#### Source data
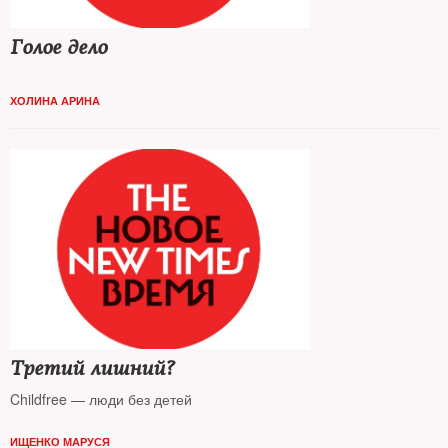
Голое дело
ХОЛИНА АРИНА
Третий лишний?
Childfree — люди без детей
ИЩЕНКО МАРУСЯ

==

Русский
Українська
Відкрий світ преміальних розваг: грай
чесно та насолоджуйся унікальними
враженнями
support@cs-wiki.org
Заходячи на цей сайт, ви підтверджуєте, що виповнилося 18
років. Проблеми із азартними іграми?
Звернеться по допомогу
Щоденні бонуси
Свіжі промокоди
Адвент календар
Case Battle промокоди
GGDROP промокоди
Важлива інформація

#### To do
Your task is to transcribe, with no changes, only the lines of the listing above that lie between the line holding "Case Battle промокоди" and the line holding "Важлива інформація", inclusive.

#### Problem solution
Case Battle промокоди
GGDROP промокоди
Важлива інформація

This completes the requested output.